Identification of protein lysine methylation readers with a yeast three-hybrid approach

Abstract

Background: Protein posttranslational modifications (PTMs) occur broadly in the human proteome and their biological outcome is often mediated indirectly by reader proteins that specifically bind to modified proteins and trigger downstream effects. Particularly, many lysine methylations sites among histone and non-histone proteins have been characterized, however, the list of readers associated with them is incomplete. Results: This study introduces a modified yeast-three-hybrid system (Y3H) to screen for methyl-lysine readers. A lysine methyltransferase is expressed together with its target protein or protein domain functioning as bait, and a human cDNA library serves as prey. Proof of principle was established using H3K9me3 as a bait and known H3K9me3 readers like chromodomain of CBX1 or MPP8 as prey.

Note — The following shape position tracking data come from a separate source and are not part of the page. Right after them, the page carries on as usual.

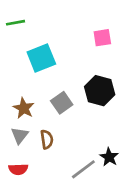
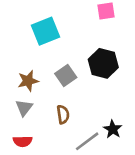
brown star: (24, 108) -> (28, 81), turned 30
brown semicircle: (47, 139) -> (63, 114), moved

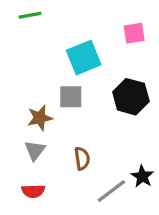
cyan square: (46, 31) -> (84, 58), moved
gray square: (66, 75) -> (71, 97), moved, turned 35

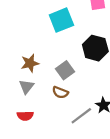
gray square: (71, 97) -> (65, 70), moved, turned -36
brown semicircle: (82, 159) -> (60, 92), turned 119

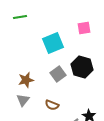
gray square: (65, 70) -> (58, 74), moved

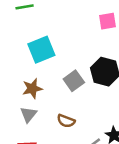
cyan square: (53, 43) -> (41, 50), moved

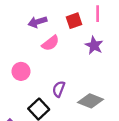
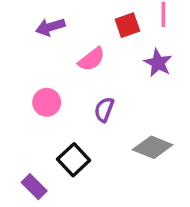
purple arrow: (37, 22) -> (50, 27), moved
purple semicircle: (59, 89) -> (104, 110), moved

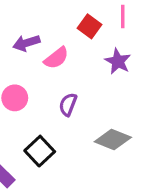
red square: (127, 25) -> (90, 26), turned -35
purple arrow: (50, 27) -> (26, 43), moved

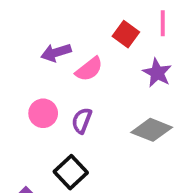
purple semicircle: (68, 105) -> (82, 121), moved
gray diamond: (113, 139) -> (152, 130), moved

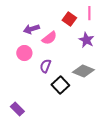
pink circle: (43, 113) -> (24, 53), moved
black square: (71, 172) -> (60, 85), moved

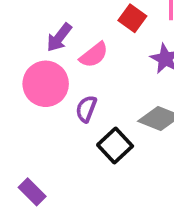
purple arrow: (31, 29) -> (59, 38), turned -35
pink circle: (24, 53) -> (46, 84), size x1.5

We demonstrate the proof of principle of the method, and, more importantly, we show that an unbiased screen using a library composed of human-specific open reading frames led to the identification of already known lysine methylation-dependent readers and of novel methyllysine reader candidates, which were further confirmed by co-localization with H3K9me3 in human cell nuclei. Conclusions: Our approach introduces a cost-effective method for screening reading domains binding to histone and non-histone proteins which is not limited by expression levels of the candidate reading proteins. Identification of already known and novel H3K9me3 readers proofs the high capability of the Y3H assay which will allow for proteome wide screens of PTM readers.